What you need to do:
Go over the entries below line by line, copying each one that contains the word "WOODEN".

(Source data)
..........
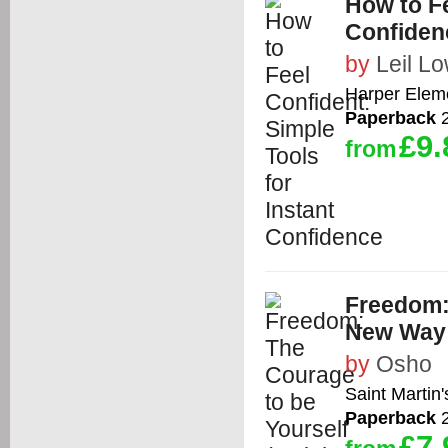
How to Fe
Confiden
by
Leil L
Harper Elem
Paperback
2
£9.
from
Freedom: 
New Way o
by
Osho
Saint Martin'
Paperback
2
£7.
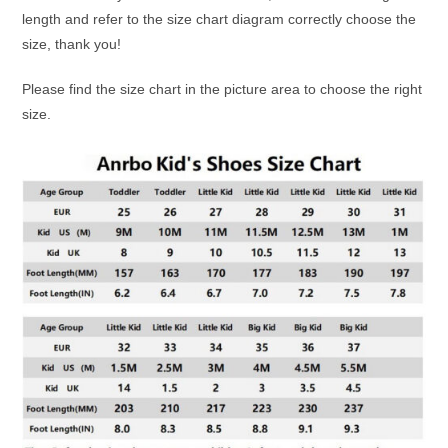
length and refer to the size chart diagram correctly choose the
size, thank you!
Please find the size chart in the picture area to choose the right
size.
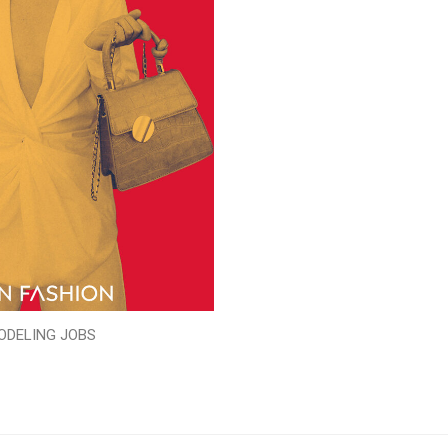
ODELING JOBS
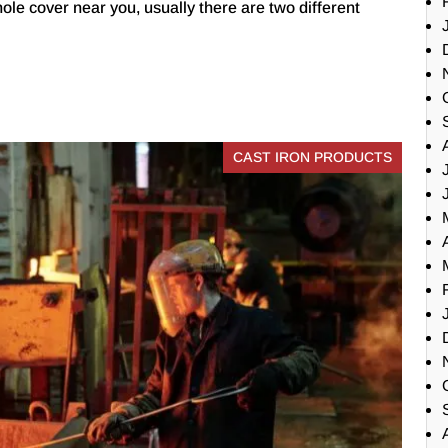
ole cover near you, usually there are two different
CAST IRON PRODUCTS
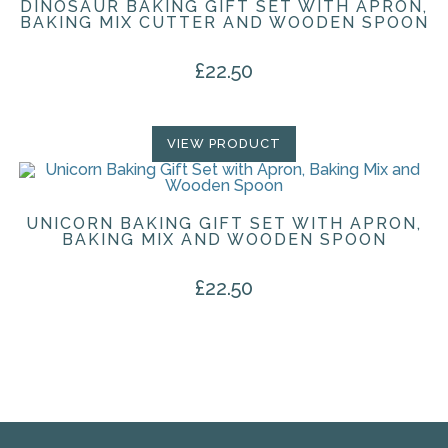
DINOSAUR BAKING GIFT SET WITH APRON,
BAKING MIX CUTTER AND WOODEN SPOON
£
22.50
VIEW PRODUCT
UNICORN BAKING GIFT SET WITH APRON,
BAKING MIX AND WOODEN SPOON
£
22.50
..........
Reply:
BAKING MIX CUTTER AND WOODEN SPOON
BAKING MIX AND WOODEN SPOON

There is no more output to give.